# Where can I find woven/threaded necklaces?



## Guest (May 27, 2011)

I dont know what they are called I found one on a cruise but I wanted to find them somewhere online so I could order some. They are thread/ woven necklaces with small seed beads, I think they could even be considered crochet with really thread like thread you use to sew on buttons with. Any website or store that sells them would be great!


----------



## Marianne1 (May 27, 2011)

Well I would take a stroll around etsy.com. I find the coolest things there,and to make sure it is always secure I use a prepaid credit card. Some of the original art I see there is just breathtaking. They have oodles of jewelry all different kinds just enter an appropriate search once you are at the website. I'm sure there are many other sites similar but I can't recommend them because I don't use them.
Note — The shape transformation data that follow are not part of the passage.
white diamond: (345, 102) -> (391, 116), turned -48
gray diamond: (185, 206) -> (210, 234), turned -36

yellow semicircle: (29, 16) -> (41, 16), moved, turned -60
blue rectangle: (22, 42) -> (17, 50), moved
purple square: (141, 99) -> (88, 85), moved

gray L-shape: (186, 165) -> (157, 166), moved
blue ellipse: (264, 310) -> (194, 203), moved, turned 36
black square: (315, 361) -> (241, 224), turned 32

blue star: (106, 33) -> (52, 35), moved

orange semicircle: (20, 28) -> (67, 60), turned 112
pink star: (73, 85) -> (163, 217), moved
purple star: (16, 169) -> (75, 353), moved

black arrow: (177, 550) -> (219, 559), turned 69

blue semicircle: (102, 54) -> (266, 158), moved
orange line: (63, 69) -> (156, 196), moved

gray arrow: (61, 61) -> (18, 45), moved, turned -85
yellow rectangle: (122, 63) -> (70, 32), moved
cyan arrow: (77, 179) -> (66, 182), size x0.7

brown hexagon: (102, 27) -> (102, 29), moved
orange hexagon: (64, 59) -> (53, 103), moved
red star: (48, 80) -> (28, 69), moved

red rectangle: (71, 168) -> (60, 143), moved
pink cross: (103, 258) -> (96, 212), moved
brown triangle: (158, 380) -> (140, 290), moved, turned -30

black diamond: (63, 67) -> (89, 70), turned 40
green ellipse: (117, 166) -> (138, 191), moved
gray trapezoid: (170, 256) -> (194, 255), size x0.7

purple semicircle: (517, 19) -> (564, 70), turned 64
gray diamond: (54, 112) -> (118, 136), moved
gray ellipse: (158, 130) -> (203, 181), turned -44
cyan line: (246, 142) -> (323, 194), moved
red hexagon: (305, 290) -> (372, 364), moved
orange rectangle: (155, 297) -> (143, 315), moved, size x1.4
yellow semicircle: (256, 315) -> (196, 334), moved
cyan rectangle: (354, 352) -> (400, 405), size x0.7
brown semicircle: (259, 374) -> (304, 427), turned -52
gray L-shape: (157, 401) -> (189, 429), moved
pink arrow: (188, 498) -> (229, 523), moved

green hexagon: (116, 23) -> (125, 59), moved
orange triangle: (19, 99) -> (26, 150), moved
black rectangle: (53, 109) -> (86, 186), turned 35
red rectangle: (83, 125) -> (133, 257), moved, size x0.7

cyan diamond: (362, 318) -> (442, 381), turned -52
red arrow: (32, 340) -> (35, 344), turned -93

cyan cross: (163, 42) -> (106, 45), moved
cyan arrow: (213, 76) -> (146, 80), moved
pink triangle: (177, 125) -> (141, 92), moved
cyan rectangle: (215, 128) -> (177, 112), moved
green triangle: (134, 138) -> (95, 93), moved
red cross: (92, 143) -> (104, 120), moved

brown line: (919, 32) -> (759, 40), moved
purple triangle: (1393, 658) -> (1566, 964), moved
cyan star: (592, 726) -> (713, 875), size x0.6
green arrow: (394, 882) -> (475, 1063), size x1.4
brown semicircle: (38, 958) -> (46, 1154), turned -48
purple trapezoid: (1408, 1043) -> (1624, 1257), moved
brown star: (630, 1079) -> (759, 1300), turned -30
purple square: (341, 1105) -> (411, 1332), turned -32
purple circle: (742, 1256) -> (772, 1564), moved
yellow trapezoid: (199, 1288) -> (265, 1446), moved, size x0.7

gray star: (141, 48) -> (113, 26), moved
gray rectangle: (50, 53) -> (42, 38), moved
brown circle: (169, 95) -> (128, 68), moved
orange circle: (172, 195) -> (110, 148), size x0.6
I always check the sellers feedback it's very helpful and I have never had a problem there.


----------



## LauraHoosier (Jul 21, 2011)

Back around last September I found a pattern for something that sounds like what you're describing.  It is crocheted with thread and explains how to use the beads. 

Will this work: http://blog.craftzine.com/archive/2007/07/crochet_beaded_bracelet_tutori.html


----------



## janethoo (Jun 27, 2013)

maybe google can tell you anything that you want to know.


----------